資料にあたってみれば、次のようなこと。昭和29年に16世帯37人の盛山は、少なくとも同42年までは14世帯30人が暮らしていたことが新聞資料でわかる。再録したのは石垣市史「新聞集成・1」。
その字名(あざな)からは、津波から逃れた人々が移転先に盛り土して村を再興した様子が想像される。歴史を知ればこうして遠くにのぞむ物見の搭は、消えた村の墓標のようだとだれもが思うだろう。

この石組みの物見台は集落移転の時に築かれたものではなく、物見台の相応しい立地条件は後の津波災害からの避難地選択とも一致したということだろう。
振り返ると恐ろしい波が駆け上がったなだらかな草原のとぎれるところに、白保・宮良の家いえが続いている。その先はもうもう波打際である。白い波頭が、時間が止まったように見える。
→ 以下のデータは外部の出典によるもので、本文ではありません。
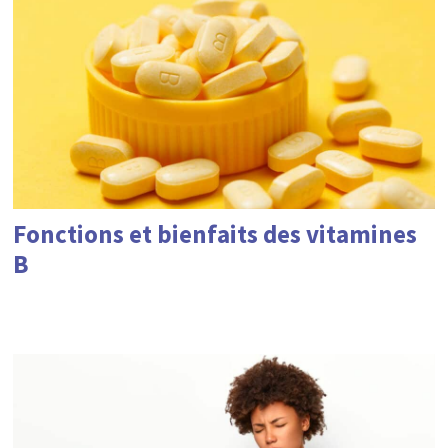
Fonctions et bienfaits des vitamines
B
島で二月、個展をおえて三月に同企画を二つ持ち越した。白保サンゴ村でのハンモックの設営デモンストレーションと、竹富島の手わざの伝承者に現地の熱帯植物の繊維でハンモックを編むための縄ないを学ぶプランの二つだった。
白保サンゴ村で設営デモを仕舞った日、これでジュースを作りに行こうと声をかけたコがいた。その日設営の参加者はわずかで、仕舞いかけると軽井沢ホテルの自転車でやってきたコで、ハンモックには目もくれず生け垣からこぼれる桑の実を口に運んでいた。
その日なぜだか私も桑の実に目がいって、既述のようにあちこちで拾ってみたりしたものだから。今搬出するから玉取崎の「ウリウリカフェ」まで行って、桑の実持参で頼んでみるのはどうだろう。おじさんのナンパは手が込んでいると思ったかどうか、ごつい流木に編み込んだハンモックを10本も詰め込んだ。助手席との間はややこしい遮蔽物にさえぎられて彼女の表情はうかがえないが、言葉はない。黙っていては桑の実をぜんぶ食べてしまいそうだ。……。
行きつけってほどでないがカフェのおねえさんは、気軽に桑の実をジュースにしてくれた。もう少しボリュームがほしかったな。いまどきのお嬢さんにうけそうな、気の利いた話とはどんなものか。

自転車までもどるのだがその前に、冒頭の個人的発見を誰かに見せたくなったのだった。

今日も白い波が遠くに見えている。「……」。今度島に来るときは、双眼鏡を持ってこよう。